64 The congregation of Babylonian soldiers that Jehovah brought up against Oholibah (Jerusalem) did make her a frightful object in 607 B.C.E., breaching her sturdy walls, invading her, looting her, carrying away the plunder, and burning her with fire. (2 Kings 25:1-17; 2 Chronicles 36:17-19; Jeremiah 52:6-23) Doubtless the stones that the Babylonians hurled into the city during the long siege were of considerable size, doing much damage and causing many deaths. Besides that, many of Jerusalem’s sons and daughters were dispatched by Babylonian swords upon the breakthrough into the city and thereafter. The firing of all the combustible houses that remained completed the desolation. Thus spiritually loose conduct and idolatry were made to cease out of the land of Judah by the destruction of Oholibah (Jerusalem). Terrible were the consequences that came upon her for committing such detestable things in Jehovah’s sight. What befell her should have been a warning to other “women,” that is, nations, not to follow her example.
65. In view of the warning example of Oholibah, what question arises as to Christendom, and whom will Jehovah bring up against her because of her course?
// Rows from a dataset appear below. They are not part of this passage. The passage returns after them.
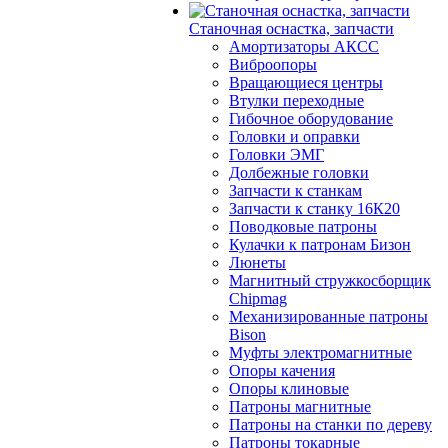
Станочная оснастка, запчасти
Амортизаторы АКСС
Виброопоры
Вращающиеся центры
Втулки переходные
Гибочное оборудование
Головки и оправки
Головки ЭМГ
Долбежные головки
Запчасти к станкам
Запчасти к станку 16К20
Поводковые патроны
Кулачки к патронам Бизон
Люнеты
Магнитный стружкосборщик
Chipmag
Механизированные патроны
Bison
Муфты электромагнитные
Опоры качения
Опоры клиновые
Патроны магнитные
Патроны на станки по дереву
Патроны токарные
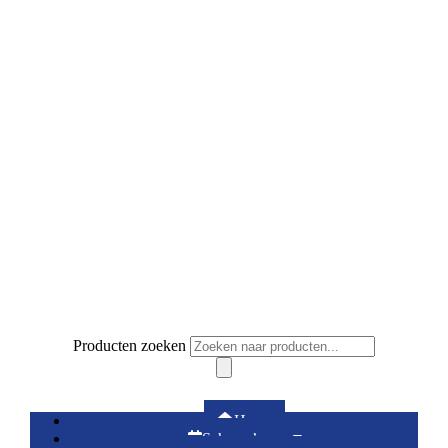
Producten zoeken
Winkelwagen
0
€
0.00
Home
Schema’s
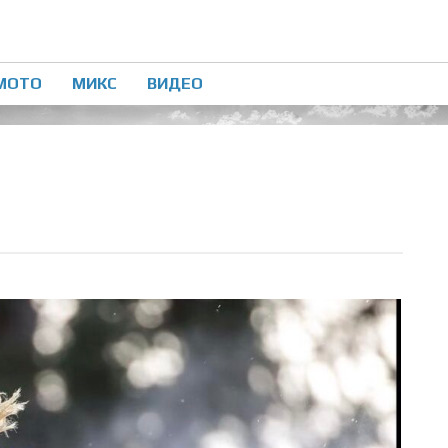
МОТО
МИКС
ВИДЕО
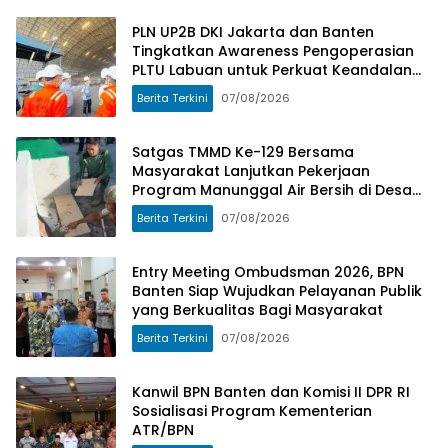
PLN UP2B DKI Jakarta dan Banten
Tingkatkan Awareness Pengoperasian
PLTU Labuan untuk Perkuat Keandalan
Pasokan Listrik
Berita Terkini
07/08/2026
Satgas TMMD Ke-129 Bersama
Masyarakat Lanjutkan Pekerjaan
Program Manunggal Air Bersih di Desa
Umbele
Berita Terkini
07/08/2026
Entry Meeting Ombudsman 2026, BPN
Banten Siap Wujudkan Pelayanan Publik
yang Berkualitas Bagi Masyarakat
Berita Terkini
07/08/2026
Kanwil BPN Banten dan Komisi II DPR RI
Sosialisasi Program Kementerian
ATR/BPN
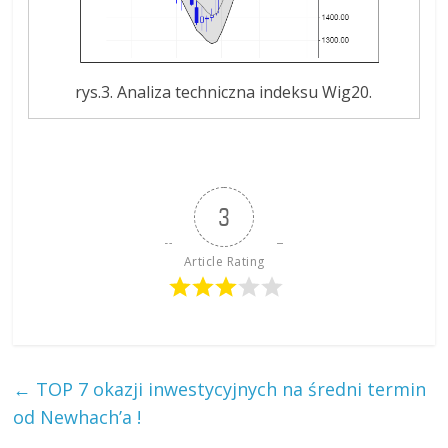
rys.3. Analiza techniczna indeksu Wig20.
3
Article Rating
←
TOP 7 okazji inwestycyjnych na średni termin
od Newhach’a !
65 Has Christendom let herself be corrected by the warning example of Oholibah (Jerusalem) so as not to imitate her spiritually loose conduct and worship of dungy idols? In answer it must be said that Oholibah did not take heed to the warning example of her sister Oholah (Samaria), and neither will Christendom take heed to the warning example of the heedless Oholibah (Jerusalem). She is doomed to be plundered and made a frightful object mass of ruins. Not for long will her present friendship and sharing of her bed of immoral love with the worldly elements of this system of things continue. Her political, military, and other secular lovers will see reason to hate this worn-out old harlot and will turn upon her in rage. Jehovah will bring them up against her as an army of executioners of his righteous judgment, and false hypocritical Christianity will be burned out of the earth. Frightful will be the ruin of this symbolic woman, Christendom, that did not let herself be corrected by the warning examples recorded in Jehovah’s Word. No one can ignore those warning examples and get by with it!
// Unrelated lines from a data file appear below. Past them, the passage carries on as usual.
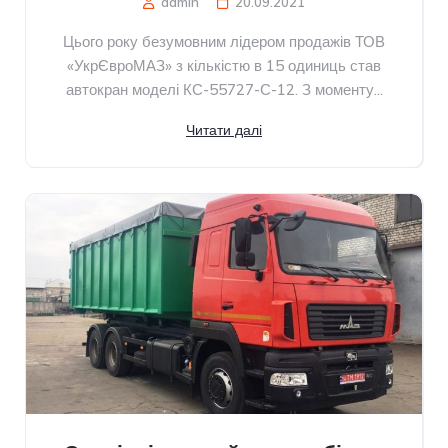
admin
20.09.2021
Цього року безумовним лідером продажів ТОВ
«УкрЄвроМАЗ» з кількістю в 15 одиниць став
автокран моделі КС-55727-С-12. З моменту...
Читати далі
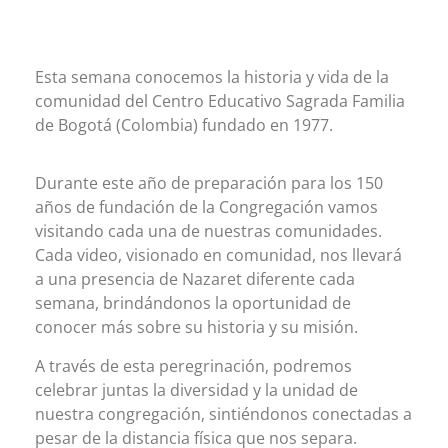
Esta semana conocemos la historia y vida de la
comunidad del Centro Educativo Sagrada Familia
de Bogotá (Colombia) fundado en 1977.
Durante este año de preparación para los 150
años de fundación de la Congregación vamos
visitando cada una de nuestras comunidades.
Cada video, visionado en comunidad, nos llevará
a una presencia de Nazaret diferente cada
semana, brindándonos la oportunidad de
conocer más sobre su historia y su misión.
A través de esta peregrinación, podremos
celebrar juntas la diversidad y la unidad de
nuestra congregación, sintiéndonos conectadas a
pesar de la distancia física que nos separa.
66. What is the purpose behind having all this take place, what will Christendom experience according to Jehovah’s warning examples, and who today should take note respecting this?
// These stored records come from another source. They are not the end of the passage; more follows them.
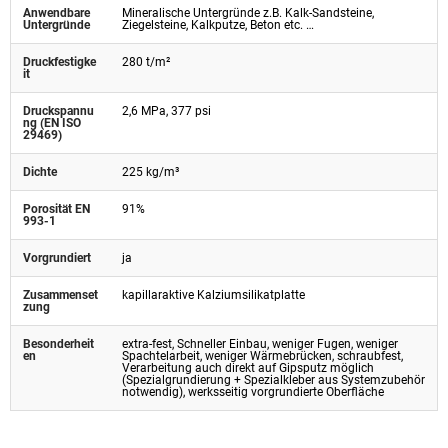
Anwendbare
Mineralische Untergründe z.B. Kalk-Sandsteine,
Untergründe
Ziegelsteine, Kalkputze, Beton etc. …
Druckfestigke
280 t/m²
it
Druckspannu
2,6 MPa, 377 psi
ng (EN ISO
29469)
Dichte
225 kg/m³
Porosität EN
91%
993-1
Vorgrundiert
ja
Zusammenset
kapillaraktive Kalziumsilikatplatte
zung
Besonderheit
extra-fest, Schneller Einbau, weniger Fugen, weniger
en
Spachtelarbeit, weniger Wärmebrücken, schraubfest,
Verarbeitung auch direkt auf Gipsputz möglich
(Spezialgrundierung + Spezialkleber aus Systemzubehör
notwendig), werksseitig vorgrundierte Oberfläche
66 There is a purpose behind having all this take place. What is it? It is the divine purpose: “And you people will have to know that I am the Sovereign Lord Jehovah.” (Ezekiel 23:49) Those words should be taken to heart by us. It was the name of the Sovereign Lord Jehovah that was involved with the terrible events of divine judgment in the year 607 B.C.E. In his own name Jehovah had foretold those events by his prophets. In vindication of his own name He as Sovereign Lord irresistibly caused them to occur as the execution of His judicial decisions. Let all ignorers of Jehovah today take note. Relish it or not, the approaching destruction of Christendom will be according to His warning examples, his prophecies and his irreversible decrees. Thereby people will have to know that He, the Fulfiller of his unchangeable Word, is Jehovah.
67. What will then be the effect of this upon those of us who already have a knowledge of the Sovereign Lord God?
67 All those of us who have already come peacefully to a knowledge of this Sovereign Lord will thereby have that divine purpose mightily confirmed to us. More convinced than ever before, we shall know in an awe-inspiring way that He is Jehovah indeed and thus we will reverence him more fully than ever before.